PEERING INTO THE SUBSURFACE: USING GROUND PENETRATING RADAR TO STUDY ICE WEDGE GEOMETRY

In continuous permafrost environments, polygonal terrain is often evidence of subsurface ice wedges. It has been estimated that these environments can contain wedge ice in over 30 percent of the top meter of ground. Being the surface expression of ice wedges, polygons have a variety of appearances which can depend on the surface materials and the subsurface ice wedge geometry. Because polygonal terrain is widespread in permafrost environments and has been observed on Mars, this project uses ground penetrating radar (GPR) to help characterize the shapes and volumes of ice wedges. Although part of a larger study of using geophysical methods to detect ground ice, these results focus on data collected at two locations on Devon Island – a site that has also been used as a Mars analog.
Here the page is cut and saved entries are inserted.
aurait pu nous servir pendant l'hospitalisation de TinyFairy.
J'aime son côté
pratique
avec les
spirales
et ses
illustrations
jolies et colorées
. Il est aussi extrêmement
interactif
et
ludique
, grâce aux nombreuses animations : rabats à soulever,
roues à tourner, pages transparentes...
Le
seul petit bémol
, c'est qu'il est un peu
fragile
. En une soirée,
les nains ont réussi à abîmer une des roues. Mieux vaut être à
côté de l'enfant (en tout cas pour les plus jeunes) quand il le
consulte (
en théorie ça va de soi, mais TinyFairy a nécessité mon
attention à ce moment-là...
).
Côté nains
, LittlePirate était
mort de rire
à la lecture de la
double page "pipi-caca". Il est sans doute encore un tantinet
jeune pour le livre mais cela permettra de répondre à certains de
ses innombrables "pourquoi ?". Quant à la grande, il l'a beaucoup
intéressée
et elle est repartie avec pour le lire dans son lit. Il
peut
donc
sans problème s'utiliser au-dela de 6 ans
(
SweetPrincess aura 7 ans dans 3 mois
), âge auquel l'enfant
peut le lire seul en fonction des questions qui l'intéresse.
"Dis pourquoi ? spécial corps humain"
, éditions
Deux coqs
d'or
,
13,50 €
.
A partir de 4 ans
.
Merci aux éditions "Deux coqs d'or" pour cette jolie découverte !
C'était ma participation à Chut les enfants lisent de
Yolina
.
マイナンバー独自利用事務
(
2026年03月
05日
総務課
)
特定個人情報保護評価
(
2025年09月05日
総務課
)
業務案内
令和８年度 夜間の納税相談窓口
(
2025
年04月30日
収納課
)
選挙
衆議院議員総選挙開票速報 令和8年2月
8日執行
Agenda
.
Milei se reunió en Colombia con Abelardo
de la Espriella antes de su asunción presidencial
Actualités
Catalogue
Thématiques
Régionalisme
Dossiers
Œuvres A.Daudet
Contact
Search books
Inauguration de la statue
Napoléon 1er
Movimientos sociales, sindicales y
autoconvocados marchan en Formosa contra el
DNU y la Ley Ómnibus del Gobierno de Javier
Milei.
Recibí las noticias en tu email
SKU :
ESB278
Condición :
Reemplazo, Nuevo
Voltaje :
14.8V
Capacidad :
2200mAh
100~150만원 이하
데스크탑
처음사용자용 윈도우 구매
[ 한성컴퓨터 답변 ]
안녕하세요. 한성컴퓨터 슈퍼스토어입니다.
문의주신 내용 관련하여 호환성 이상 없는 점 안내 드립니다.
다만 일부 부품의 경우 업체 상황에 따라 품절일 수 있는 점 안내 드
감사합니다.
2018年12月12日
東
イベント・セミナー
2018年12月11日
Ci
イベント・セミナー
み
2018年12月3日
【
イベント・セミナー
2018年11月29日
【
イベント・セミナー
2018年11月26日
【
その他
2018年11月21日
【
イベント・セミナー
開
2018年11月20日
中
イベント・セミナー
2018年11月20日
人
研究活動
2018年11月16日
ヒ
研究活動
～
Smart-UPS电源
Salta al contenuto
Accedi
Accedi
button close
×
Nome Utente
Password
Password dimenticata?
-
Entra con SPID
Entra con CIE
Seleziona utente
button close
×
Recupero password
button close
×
Polygon surface troughs on Devon Island vary from narrow depressions to those more than a meter wide. Although subsurface ice was not found beneath every trough, polygons with more notable troughs contain fairly large ice wedges. The two sites studied here have different surface materials, allowing for comparisons of polygon appearances in fine sediments to those in gravel deposits.

A GSSI SIR-3000 GPR system was used to collect data at 200 and 400 MHz. These data show the depth to the active layer, the widths of the ice wedges, and other subsurface stratigraphic features very well. Locations and widths of wedge ice were confirmed by augering and trenching to the tops of a sample of the ice wedges.

GPR data reveal the ice wedges and clearly delineate their edges. This allows a fairly accurate estimate of the ice wedge widths. Interestingly, surface tensional cracks at one location correlate with wedge edges detected in the GPR data. The tensional cracks are likely due to subsidence that may result from downward melting of the ice wedge in response to increasing temperatures over several years or more. As a surface indicator of active layer thickening, these tensional cracks can be useful for studying past and current climate change in Arctic regions. Additionally, by better understanding the relationship between surface expression and subsurface ice volume, the surface characteristics of polygonal terrain may be used to predict locations and volumes of subsurface ice on Earth and on Mars.